I’ve been planning to do this for over a year: The
MA (Music Analysis) Toolbox for Matlab now finally includes the G1C implementation which I described in my
thesis (btw, the code probably also runs in the freely available
Scilab in case you don’t have Matlab). The code is packaged as required for the
MIREX’06 evaluation, where the implementation was overall fastest and scored highest (but not significantly better than other submissions).
The code might be useful for those who are new to the field and just want a quick start. Btw, last October I held a
presentation on music similarity which might also be helpful for starters and the best documentation and explanation of the code I can offer is my thesis.
I also hope the implementation is somehow useful for those interested in comparing their work on computational models of music similarity to work by others. I believe the best option to do so is to conduct perceptual tests similar to those I conducted for my thesis and those done for MIREX’06 (btw, I wrote some comments about the MIREX’06 evaluation
here).
A much easier approach to evaluate many different algorithms is to use a genre classification scenario (assuming that pieces from the same genre are generally more similar to each other than pieces from different genres). However, this doesn’t replace perceptual tests it just helps pre-select the algorithms (and their parameters). Btw, I think it would even be interesting for those working directly on genre classification to compare G1C (combined with a NN classifier) against their genre classification algorithms.
There are lots of things to be careful about when running evaluations based on genre classes (or other tags associated with music). Most of all I think everyone should be using an artist filter: The test set and the training set shouldn’t contain music from the same artists.
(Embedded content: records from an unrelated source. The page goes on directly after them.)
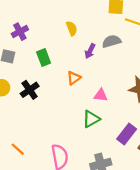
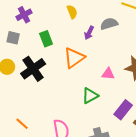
orange triangle: (74, 78) -> (74, 58), size x1.6
black cross: (30, 90) -> (33, 69), size x1.4
pink triangle: (101, 95) -> (108, 74), moved

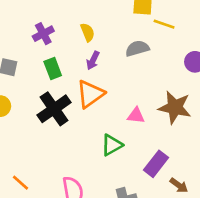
purple cross: (24, 15) -> (43, 34), moved
purple arrow: (89, 33) -> (93, 60), moved
black cross: (33, 69) -> (54, 109), moved

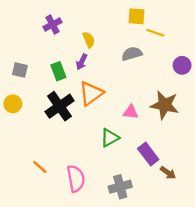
purple cross: (43, 34) -> (53, 25), moved
purple arrow: (93, 60) -> (82, 62), moved
purple rectangle: (156, 164) -> (148, 154), turned -75
orange line: (20, 183) -> (40, 167), moved

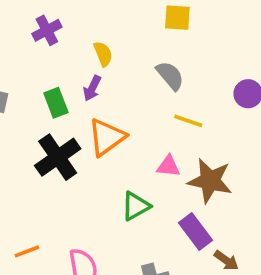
yellow line: (155, 33) -> (188, 121), moved
gray semicircle: (132, 54) -> (170, 76), turned 66
brown star: (165, 105) -> (210, 181), moved
orange line: (40, 167) -> (27, 251), turned -63

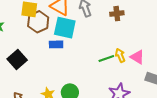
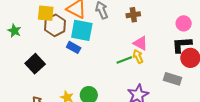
blue rectangle: (56, 44) -> (74, 47), turned 32
pink triangle: (137, 57) -> (140, 43), moved

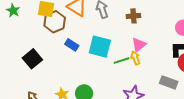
cyan square: (82, 30) -> (100, 47), moved
green star: (14, 31) -> (13, 11), moved
pink triangle: (140, 43) -> (139, 45), turned 49

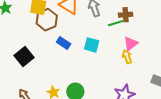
cyan square: (100, 47) -> (92, 45), size x0.7
green line: (122, 61) -> (116, 23), moved

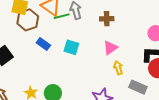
green line: (116, 23) -> (62, 16), moved
yellow arrow: (127, 57) -> (118, 68), moved

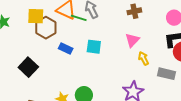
green line: (62, 16) -> (79, 18), turned 42
brown cross: (107, 19) -> (134, 11), moved

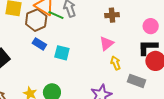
brown hexagon: (46, 28) -> (36, 20), moved
cyan square: (94, 47) -> (62, 53), moved

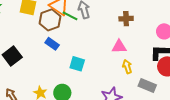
pink triangle: (106, 43) -> (119, 47), turned 35
cyan square: (62, 53) -> (77, 64), moved

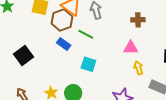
green line: (70, 16) -> (86, 34), moved

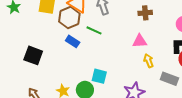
black square: (24, 56) -> (33, 55), turned -30
cyan square: (88, 64) -> (99, 76), moved

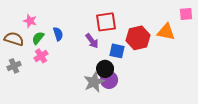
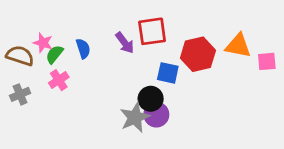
pink square: (186, 14) -> (267, 61), moved
pink star: (30, 21) -> (43, 43), moved
purple arrow: (92, 41) -> (125, 43), moved

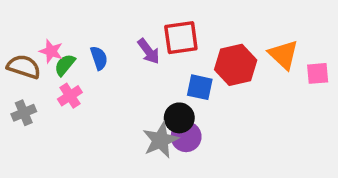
orange triangle: (238, 46) -> (283, 55), turned 32

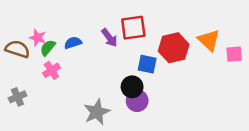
blue semicircle: (99, 58) -> (73, 43), turned -90
gray cross: (24, 113) -> (17, 97), moved
gray star: (160, 140) -> (97, 112), moved

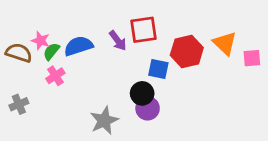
blue semicircle: (73, 43) -> (78, 46), size x1.5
Some previous work reported accuracies of up to 80% for genre classification. I wouldn’t be surprised to see some of those numbers drop to 30% if an artist filter had been applied.
I first noticed the impact of an artist filter when I was doing some work on
playlist generation. In particular, I noticed that songs from the same artist appeared very frequently in the top 20 most similar lists for each song, which makes sense (because usually pieces by the same artists are somehow similar). However, some algorithms which were better than others in identifying songs from the same artists did not necessarily perform better in finding similar songs from other artists. I reported the differences in the evaluation at
ISMIR’05, discussed them again in my
MIREX'05 submission, and later in my thesis. An artist filter was also used for the MIREX’06 evaluation. Btw, I’m thankful to
Jean-Julien Aucouturier (who was one of the reviewers of that ISMIR’05 paper) for some very useful comments on that. His
thesis is highly relevant for anyone working on computation models of music similarity.
Another thing to consider when running evaluations based on genre classes is to use different music collections with different taxonomies to measure overfitting. For example, one collection could be the
Magnatune ISMIR 2004 training set and one could be the researcher’s private collection. It can easily happen that a similarity algorithm is overfitted to a specific music collection (I demonstrated this in my thesis using a very small collection). Although I was careful to avoid overfitting, G1C is slightly overfitted to the Magnatune collection. Thus, even if G1C outperforms an algorithm on Magnatune, the other algorithm might still be much better in general.
There’s some room for improvements of this G1C implementation in terms of numerical issues, and some parts can be coded a lot more efficiently. However, I’d recommend trying something very different. Btw, I recently noticed how much easier it is to find something that works much better when having lots of great data. I highly recommend using Last.fm’s tag data for evaluations, there’s even an
API.